▶ Exercise instructions: All of the listing, from first line to last, should be output exactly; the pictures stay out.
_ _ _ _ _ _ _
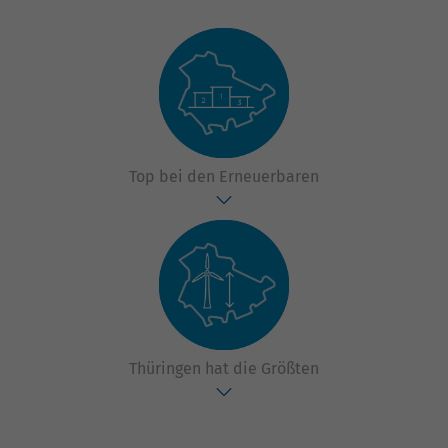
Top bei den Erneuerbaren
Thüringen hat die Größten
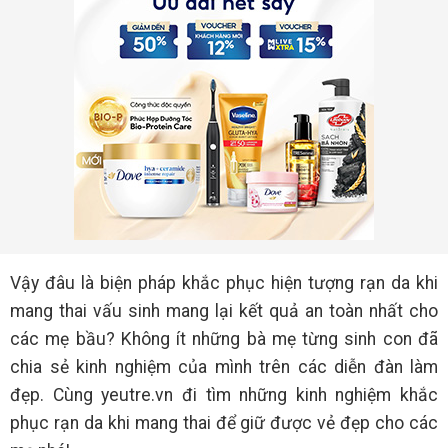
Vậy đâu là biện pháp khắc phục hiện tượng rạn da khi
mang thai vấu sinh mang lại kết quả an toàn nhất cho
các mẹ bầu? Không ít những bà mẹ từng sinh con đã
chia sẻ kinh nghiệm của mình trên các diễn đàn làm
đẹp. Cùng yeutre.vn đi tìm những kinh nghiệm khắc
phục rạn da khi mang thai để giữ được vẻ đẹp cho các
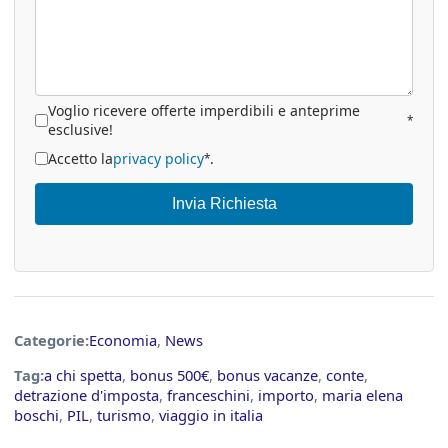
Voglio ricevere offerte imperdibili e anteprime
*
esclusive!
Accetto la
privacy policy
.
*
Invia Richiesta
Categorie:
Economia
,
News
Tag:
a chi spetta
,
bonus 500€
,
bonus vacanze
,
conte
,
detrazione d'imposta
,
franceschini
,
importo
,
maria elena
boschi
,
PIL
,
turismo
,
viaggio in italia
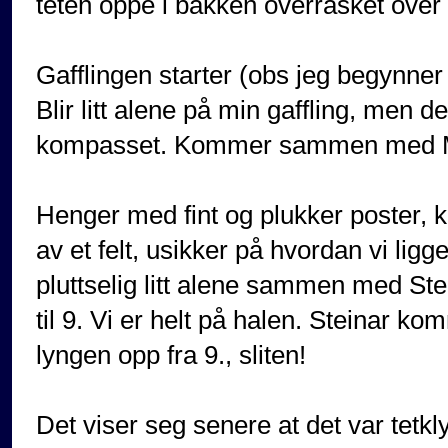
teten oppe i bakken overrasket over 
Gafflingen starter (obs jeg begynner m
Blir litt alene på min gaffling, men 
kompasset. Kommer sammen med Matt
Henger med fint og plukker poster, 
av et felt, usikker på hvordan vi ligge
pluttselig litt alene sammen med Ste
til 9. Vi er helt på halen. Steinar k
lyngen opp fra 9., sliten!
Det viser seg senere at det var tetkl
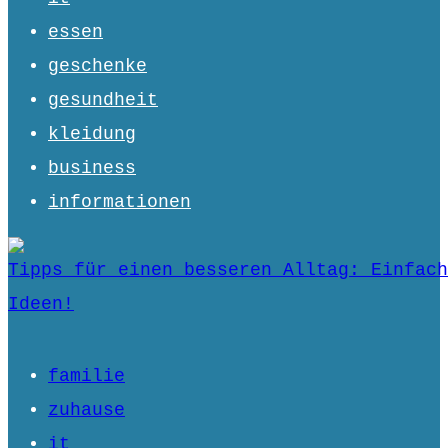
essen
geschenke
gesundheit
kleidung
business
informationen
Tipps für einen besseren Alltag: Einfach
Ideen!
familie
zuhause
it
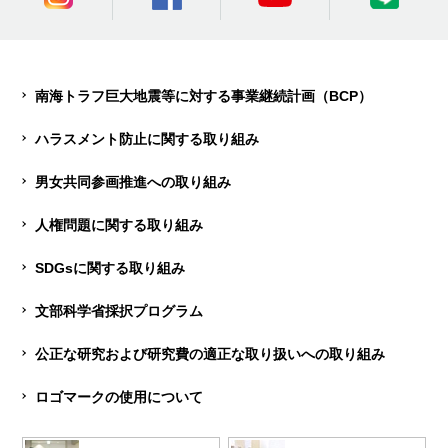
南海トラフ巨大地震等に対する事業継続計画（BCP）
ハラスメント防止に関する取り組み
男女共同参画推進への取り組み
人権問題に関する取り組み
SDGsに関する取り組み
文部科学省採択プログラム
公正な研究および研究費の適正な取り扱いへの取り組み
ロゴマークの使用について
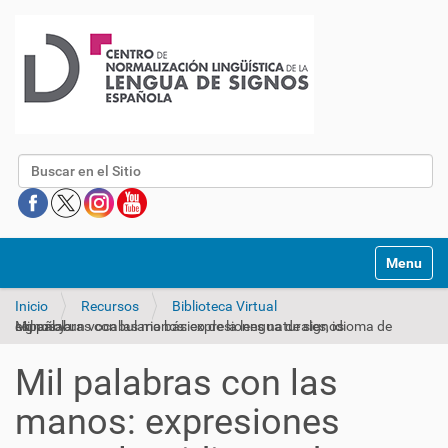
Buscar
Mostrar/O
Inicio
Recursos
Biblioteca Virtual
Mil palabras con las manos: expresiones naturales, idioma de signos y un vocabulario básico de la lengua de signos española
Mil palabras con las
manos: expresiones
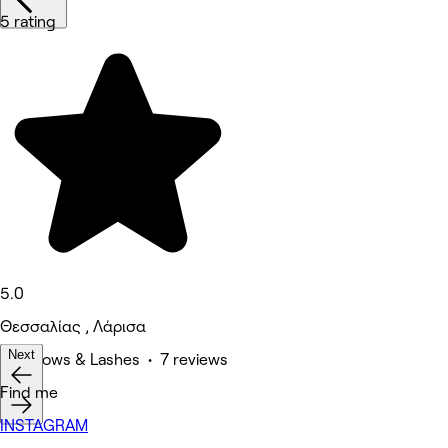
5 rating
5.0
Θεσσαλίας , Λάρισα
Next
Eyebrows & Lashes • 7 reviews
Find me
INSTAGRAM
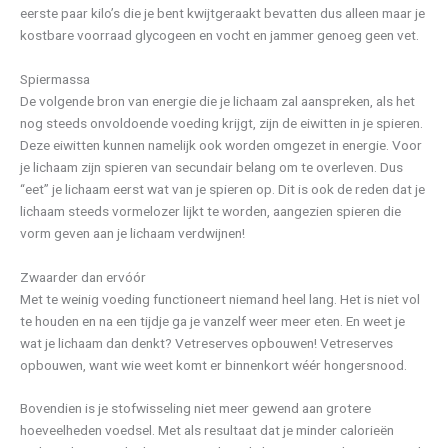
eerste paar kilo’s die je bent kwijtgeraakt bevatten dus alleen maar je
kostbare voorraad glycogeen en vocht en jammer genoeg geen vet.
Spiermassa
De volgende bron van energie die je lichaam zal aanspreken, als het
nog steeds onvoldoende voeding krijgt, zijn de eiwitten in je spieren.
Deze eiwitten kunnen namelijk ook worden omgezet in energie. Voor
je lichaam zijn spieren van secundair belang om te overleven. Dus
“eet” je lichaam eerst wat van je spieren op. Dit is ook de reden dat je
lichaam steeds vormelozer lijkt te worden, aangezien spieren die
vorm geven aan je lichaam verdwijnen!
Zwaarder dan ervóór
Met te weinig voeding functioneert niemand heel lang. Het is niet vol
te houden en na een tijdje ga je vanzelf weer meer eten. En weet je
wat je lichaam dan denkt? Vetreserves opbouwen! Vetreserves
opbouwen, want wie weet komt er binnenkort wéér hongersnood.
Bovendien is je stofwisseling niet meer gewend aan grotere
hoeveelheden voedsel. Met als resultaat dat je minder calorieën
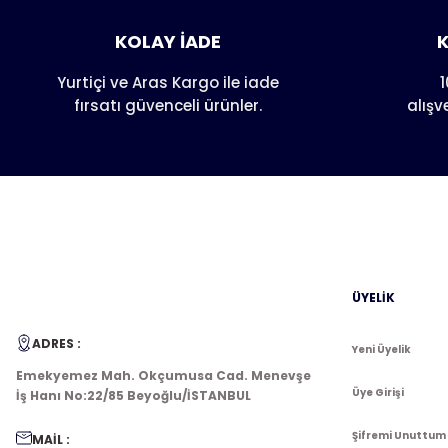
Ürün resmi kalitesiz, bozuk veya görüntülenemiyor.
KOLAY İADE
K
Ürün açıklamasında eksik bilgiler bulunuyor.
Ürün bilgilerinde hatalar bulunuyor.
Yurtiçi ve Aras Kargo ile iade
1
fırsatı güvenceli ürünler.
alışv
Ürün fiyatı diğer sitelerden daha pahalı.
Bu ürüne benzer farklı alternatifler olmalı.
ÜYELİK
ADRES :
Yeni Üyelik
Emekyemez Mah. Okçumusa Cad. Menevşe
Üye Girişi
İş Hanı No:22/85 Beyoğlu/İSTANBUL
Şifremi Unuttum
MAİL :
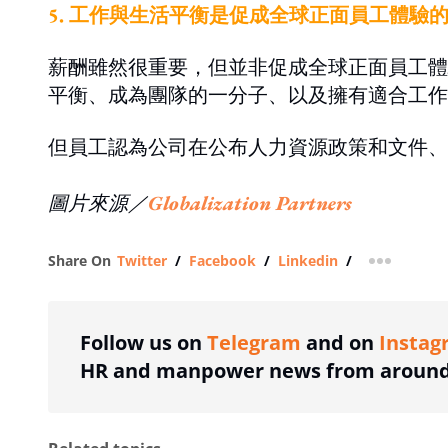
5. 工作與生活平衡是促成全球正面員工體驗
薪酬雖然很重要，但並非促成全球正面員工體
平衡、成為團隊的一分子、以及擁有適合工作
但員工認為公司在公布人力資源政策和文件、
圖片來源／
Globalization Partners
Share On
Twitter
/
Facebook
/
Linkedin
/
more shar
Follow us on
Telegram
and on
Instag
HR and manpower news from around 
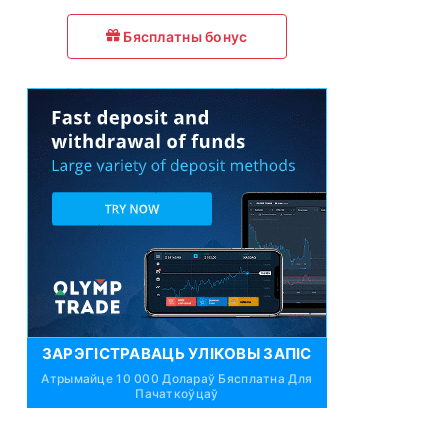
Бясплатны бонус
ЗАРЭГІСТРАВАЦЬ УЛІКОВЫ ЗАПІС
Атрымайце 10 000 Долараў Бясплатна Для
Пачаткоўцаў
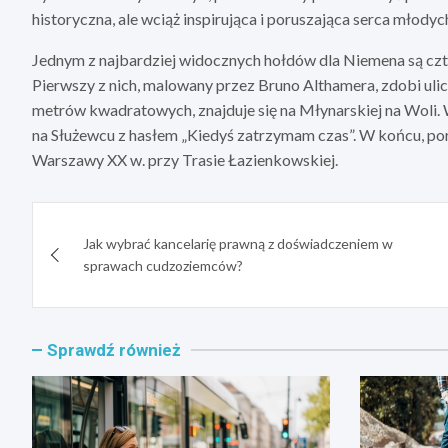
historyczna, ale wciąż inspirująca i poruszająca serca młodych
Jednym z najbardziej widocznych hołdów dla Niemena są czte
Pierwszy z nich, malowany przez Bruno Althamera, zdobi ulic
metrów kwadratowych, znajduje się na Młynarskiej na Woli. 
na Służewcu z hasłem „Kiedyś zatrzymam czas”. W końcu, por
Warszawy XX w. przy Trasie Łazienkowskiej.
Nawigacja
Jak wybrać kancelarię prawną z doświadczeniem w
wpisu
sprawach cudzoziemców?
Sprawdź również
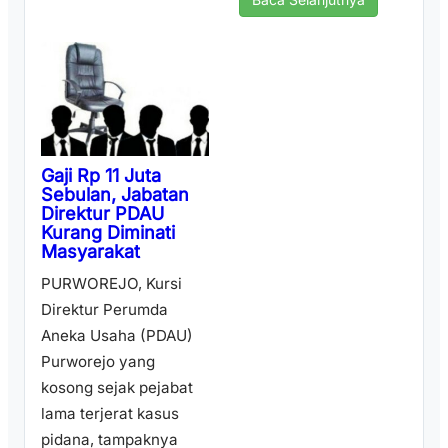
Gaji Rp 11 Juta
Sebulan, Jabatan
Direktur PDAU
Kurang Diminati
Masyarakat
PURWOREJO, Kursi
Direktur Perumda
Aneka Usaha (PDAU)
Purworejo yang
kosong sejak pejabat
lama terjerat kasus
pidana, tampaknya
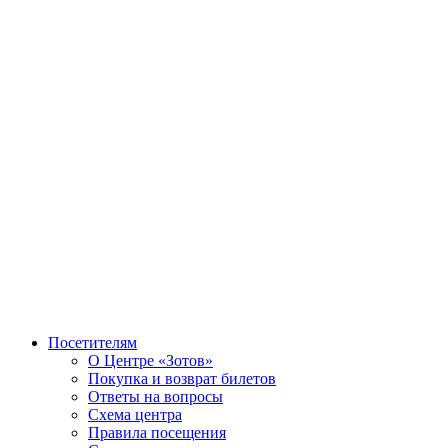
Посетителям
О Центре «Зотов»
Покупка и возврат билетов
Ответы на вопросы
Схема центра
Правила посещения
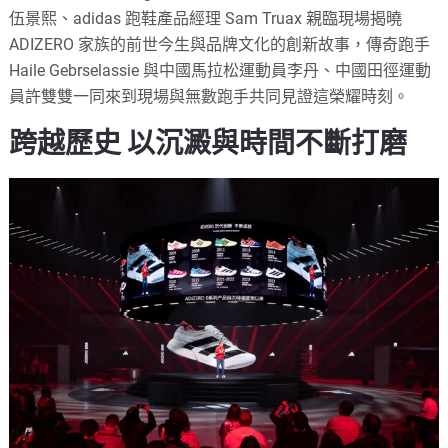
伍景熙、adidas 跑鞋產品經理 Sam Truax 親臨現場揭曉
ADIZERO 家族的前世今生與品牌文化的創新故事，傳奇跑手
Haile Gebrselassie 與中國馬拉松運動員李丹、中國田徑運動
員許雙雙一同來到現場與無數跑手共同見證這榮耀時刻。
跨越歷史 以沉澱與時間不斷打磨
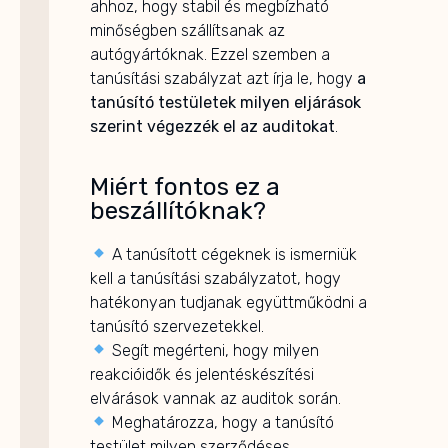
ahhoz, hogy stabil és megbízható
minőségben szállítsanak az
autógyártóknak. Ezzel szemben a
tanúsítási szabályzat azt írja le, hogy
a
tanúsító testületek milyen eljárások
szerint végezzék el az auditokat
.
Miért fontos ez a
beszállítóknak?
A tanúsított cégeknek is ismerniük
kell a tanúsítási szabályzatot, hogy
hatékonyan tudjanak együttműködni a
tanúsító szervezetekkel.
Segít megérteni, hogy milyen
reakcióidők és jelentéskészítési
elvárások vannak az auditok során.
Meghatározza, hogy a tanúsító
testület milyen szerződéses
_ _ _ _ _ _ _
▶ Your response:
Top bei den Erneuerbaren
Thüringen hat die Größten
Vậy đâu là biện pháp khắc phục hiện tượng rạn da khi
mang thai vấu sinh mang lại kết quả an toàn nhất cho
các mẹ bầu? Không ít những bà mẹ từng sinh con đã
chia sẻ kinh nghiệm của mình trên các diễn đàn làm
đẹp. Cùng yeutre.vn đi tìm những kinh nghiệm khắc
phục rạn da khi mang thai để giữ được vẻ đẹp cho các
Voglio ricevere offerte imperdibili e anteprime
*
esclusive!
Accetto la
privacy policy
.
*
Invia Richiesta
Categorie:
Economia
,
News
Tag:
a chi spetta
,
bonus 500€
,
bonus vacanze
,
conte
,
detrazione d'imposta
,
franceschini
,
importo
,
maria elena
boschi
,
PIL
,
turismo
,
viaggio in italia
teten oppe i bakken overrasket over 
Gafflingen starter (obs jeg begynner m
Blir litt alene på min gaffling, men 
kompasset. Kommer sammen med Matt
Henger med fint og plukker poster, 
av et felt, usikker på hvordan vi ligge
pluttselig litt alene sammen med Ste
til 9. Vi er helt på halen. Steinar k
lyngen opp fra 9., sliten!
Det viser seg senere at det var tetkl
essen
geschenke
gesundheit
kleidung
business
informationen
Tipps für einen besseren Alltag: Einfach
Ideen!
familie
zuhause
it
南海トラフ巨大地震等に対する事業継続計画（BCP）
ハラスメント防止に関する取り組み
男女共同参画推進への取り組み
人権問題に関する取り組み
SDGsに関する取り組み
文部科学省採択プログラム
公正な研究および研究費の適正な取り扱いへの取り組み
ロゴマークの使用について
Buscar
Mostrar/O
Inicio
Recursos
Biblioteca Virtual
Mil palabras con las manos: expresiones naturales, idioma de signos y un vocabulario básico de la lengua de signos española
Mil palabras con las
manos: expresiones
5 rating
5.0
Θεσσαλίας , Λάρισα
Next
Eyebrows & Lashes • 7 reviews
Find me
INSTAGRAM
eerste paar kilo’s die je bent kwijtgeraakt bevatten dus alleen maar je
kostbare voorraad glycogeen en vocht en jammer genoeg geen vet.
Spiermassa
De volgende bron van energie die je lichaam zal aanspreken, als het
nog steeds onvoldoende voeding krijgt, zijn de eiwitten in je spieren.
Deze eiwitten kunnen namelijk ook worden omgezet in energie. Voor
je lichaam zijn spieren van secundair belang om te overleven. Dus
“eet” je lichaam eerst wat van je spieren op. Dit is ook de reden dat je
lichaam steeds vormelozer lijkt te worden, aangezien spieren die
vorm geven aan je lichaam verdwijnen!
Zwaarder dan ervóór
Met te weinig voeding functioneert niemand heel lang. Het is niet vol
te houden en na een tijdje ga je vanzelf weer meer eten. En weet je
wat je lichaam dan denkt? Vetreserves opbouwen! Vetreserves
opbouwen, want wie weet komt er binnenkort wéér hongersnood.
Bovendien is je stofwisseling niet meer gewend aan grotere
hoeveelheden voedsel. Met als resultaat dat je minder calorieën
Ürün resmi kalitesiz, bozuk veya görüntülenemiyor.
KOLAY İADE
K
Ürün açıklamasında eksik bilgiler bulunuyor.
Ürün bilgilerinde hatalar bulunuyor.
Yurtiçi ve Aras Kargo ile iade
1
fırsatı güvenceli ürünler.
alışv
Ürün fiyatı diğer sitelerden daha pahalı.
Bu ürüne benzer farklı alternatifler olmalı.
ÜYELİK
ADRES :
Yeni Üyelik
Emekyemez Mah. Okçumusa Cad. Menevşe
Üye Girişi
İş Hanı No:22/85 Beyoğlu/İSTANBUL
Şifremi Unuttum
MAİL :
5. 工作與生活平衡是促成全球正面員工體驗
薪酬雖然很重要，但並非促成全球正面員工體
平衡、成為團隊的一分子、以及擁有適合工作
但員工認為公司在公布人力資源政策和文件、
圖片來源／
Globalization Partners
Share On
Twitter
/
Facebook
/
Linkedin
/
more shar
Follow us on
Telegram
and on
Instag
HR and manpower news from around 
Бясплатны бонус
ЗАРЭГІСТРАВАЦЬ УЛІКОВЫ ЗАПІС
Атрымайце 10 000 Долараў Бясплатна Для
Пачаткоўцаў
historyczna, ale wciąż inspirująca i poruszająca serca młodych
Jednym z najbardziej widocznych hołdów dla Niemena są czte
Pierwszy z nich, malowany przez Bruno Althamera, zdobi ulic
metrów kwadratowych, znajduje się na Młynarskiej na Woli. 
na Służewcu z hasłem „Kiedyś zatrzymam czas”. W końcu, por
Warszawy XX w. przy Trasie Łazienkowskiej.
Nawigacja
Jak wybrać kancelarię prawną z doświadczeniem w
wpisu
sprawach cudzoziemców?
Sprawdź również
Gaji Rp 11 Juta
Sebulan, Jabatan
Direktur PDAU
Kurang Diminati
Masyarakat
PURWOREJO, Kursi
Direktur Perumda
Aneka Usaha (PDAU)
Purworejo yang
kosong sejak pejabat
lama terjerat kasus
pidana, tampaknya
Посетителям
О Центре «Зотов»
Покупка и возврат билетов
Ответы на вопросы
Схема центра
Правила посещения
伍景熙、adidas 跑鞋產品經理 Sam Truax 親臨現場揭曉
ADIZERO 家族的前世今生與品牌文化的創新故事，傳奇跑手
Haile Gebrselassie 與中國馬拉松運動員李丹、中國田徑運動
員許雙雙一同來到現場與無數跑手共同見證這榮耀時刻。
跨越歷史 以沉澱與時間不斷打磨
ahhoz, hogy stabil és megbízható
minőségben szállítsanak az
autógyártóknak. Ezzel szemben a
tanúsítási szabályzat azt írja le, hogy
a
tanúsító testületek milyen eljárások
szerint végezzék el az auditokat
.
Miért fontos ez a
beszállítóknak?
A tanúsított cégeknek is ismerniük
kell a tanúsítási szabályzatot, hogy
hatékonyan tudjanak együttműködni a
tanúsító szervezetekkel.
Segít megérteni, hogy milyen
reakcióidők és jelentéskészítési
elvárások vannak az auditok során.
Meghatározza, hogy a tanúsító
testület milyen szerződéses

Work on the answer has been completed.